For the second year in a row, ARRL, IARU Region 2, and the Federación Mexicana de Radioexperimentadores (FMRE) have presented the Amateur Radio Administration Course (ARAC) in Mexico City. The course was held August 7-9 at Mexico City's World Trade Center. The ARAC is aimed at the people in charge of administering the Amateur Radio and Amateur Satellite Services within the participants' respective countries. Participants were from the Instituto Federal de Telecomunicaciones (IFT) from México; Ministerio de Tecnologías de la Información y las Comunicaciones (MINTIC) from Colombia; Ministerio de Ciencia, Tecnología y Telecomunicaciones (MICIT) from Costa Rica, and from the Comisión Nacional de Telecomunicaciones (CONATEL) of Honduras.

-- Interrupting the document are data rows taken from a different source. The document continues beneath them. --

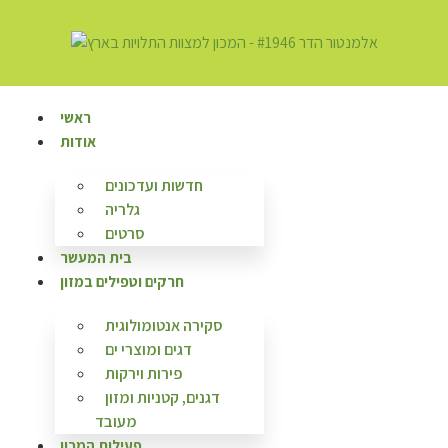
content
ראשי
אודות
חדשות ועדכונים
גלריה
סרטים
בית המעשר
חרקים וטפילים במזון
סקירה אנטומולוגית
דגים ומוצרי ים
פירות וירקות
דגנים, קטניות ומזון
מעובד
פעילות המכון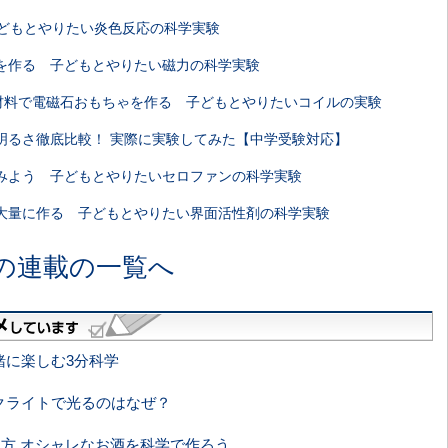
子どもとやりたい炎色反応の科学実験
を作る 子どもとやりたい磁力の科学実験
の材料で電磁石おもちゃを作る 子どもとやりたいコイルの実験
明るさ徹底比較！ 実際に実験してみた【中学受験対応】
みよう 子どもとやりたいセロファンの科学実験
大量に作る 子どもとやりたい界面活性剤の科学実験
の連載の一覧へ
緒に楽しむ3分科学
クライトで光るのはなぜ？
方 オシャレなお酒を科学で作ろう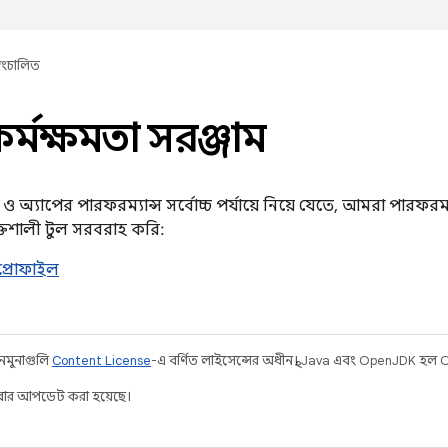
্বয়ংচালিত
 কর্মক্ষমতা সরঞ্জাম
 অ্যাপের পারফরম্যান্স সর্বোচ্চ পর্যায়ে নিয়ে যেতে, আমরা পারফরম্
্তিশালী টুল সরবরাহ করি:
প্রোফাইল
 নমুনাগুলি
Content License
-এ বর্ণিত লাইসেন্সের অধীনস্থ। Java এবং OpenJDK হল Ora
ার আপডেট করা হয়েছে।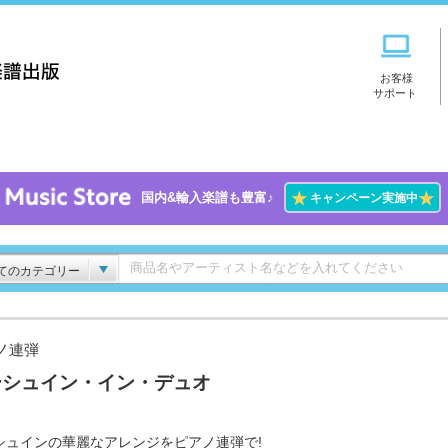
お客様
サポート
★
★
国内&輸入楽譜も豊富♪
キャンペーン実施中
てのカテゴリー
ノ連弾
ーシュイン・イン・デュオ
シュインの華麗なアレンジをピアノ連弾で!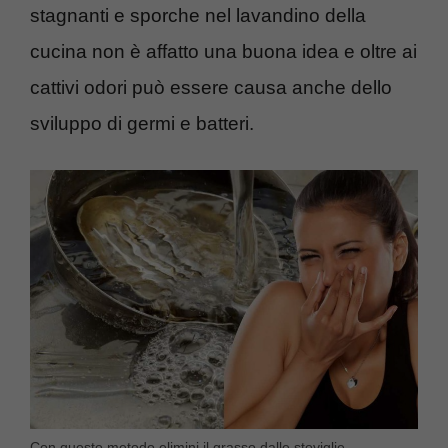
stagnanti e sporche nel lavandino della
cucina non è affatto una buona idea e oltre ai
cattivi odori può essere causa anche dello
sviluppo di germi e batteri.
Con questo metodo elimini il grasso dalle stoviglie –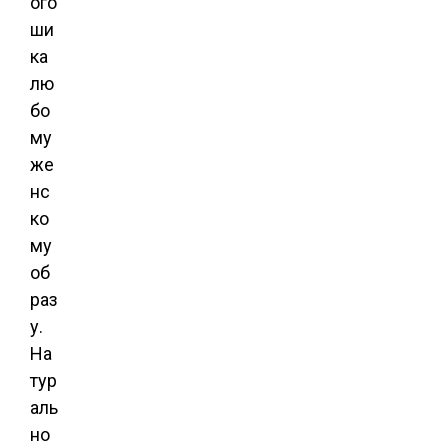
ого
ши
ка
лю
бо
му
же
нс
ко
му
об
раз
у.
На
тур
аль
но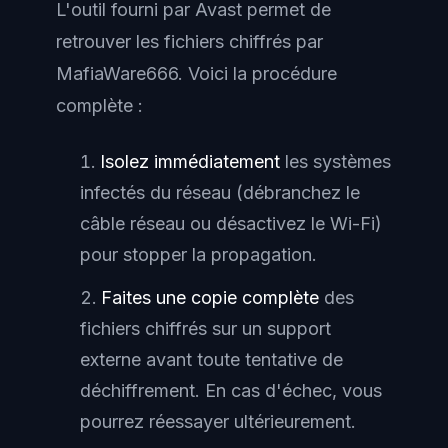
L'outil fourni par Avast permet de
retrouver les fichiers chiffrés par
MafiaWare666. Voici la procédure
complète :
Isolez immédiatement
les systèmes
infectés du réseau (débranchez le
câble réseau ou désactivez le Wi-Fi)
pour stopper la propagation.
Faites une copie complète
des
fichiers chiffrés sur un support
externe avant toute tentative de
déchiffrement. En cas d'échec, vous
pourrez réessayer ultérieurement.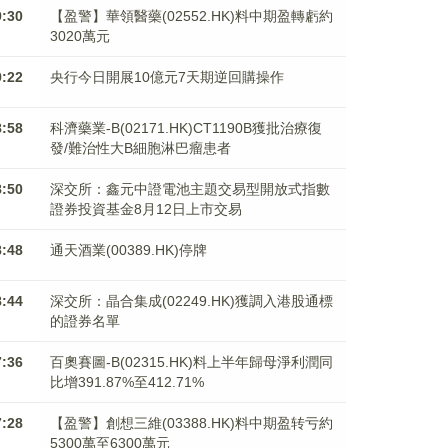
9:30
【盈警】華領醫藥(02552.HK)料中期盈轉虧約
3020萬元
9:22
央行今日開展10億元7天期逆回購操作
8:58
科濟藥業-B(02171.HK)CT1190B獲批治療復
發/難治性大B細胞淋巴瘤患者
8:50
深交所：鑫元中證電池主題交易型開放式指數
證券投資基金8月12日上市交易
8:48
通天酒業(00389.HK)停牌
8:44
深交所：晶合集成(02249.HK)獲調入港股通標
的證券名單
7:36
百奧賽圖-B(02315.HK)料上半年歸母淨利潤同
比增391.87%至412.71%
7:28
【盈警】創想三維(03388.HK)料中期盈转亏約
5300萬至6300萬元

Top row, L-R: Jon Siverling WB3ERA (ARRL); Erick Sanabria Calvo (MICIT); José Vicente Vargas González (IFT); Víctor Pinilla, XE1VP (FMRE); Javier Amado Alarcón (IFT); Everth Mariel Morales Reyes (CONATEL); Julio Rodrigo Salinas Morales (IFT); David Tejeda Méndez (IFT); Carlos Vázquez Cruz (IFT), and Leonardo Daniel Trejo Mercado (IFT). Lower row, L-R: Hipólito Canseco Osorio (IFT); Olmo Fabián Ramírez Soberanes (IFT); Esthephanie Marisela Alvarez Martínez (IFT); Xochitl Citlalli Hernández Medina (IFT); Miriam Guadalupe Juárez Gutiérrez (IFT); Alberto Florido Alvarez (MINTIC); Ramón Santoyo (IARU R2), and Miguel Alejandro Aldana Carrillo (IFT).

Among other topics, the course covered the legal framework for Amateur Radio in the International Telecommunication Union (ITU), Amateur Radio spectrum, reciprocal licensing, emergency communication, and the IARU and its member societies.

Other topics of less institutional and regulatory import included DXpeditions, contests, digital communication, and Earth-Moon-Earth (moonbounce) communication. The ARAC concluded with a visit to an Amateur Radio station, where course participants could gain a better understanding of what they had learned in class. They also had the opportunity to get on the air and make contacts.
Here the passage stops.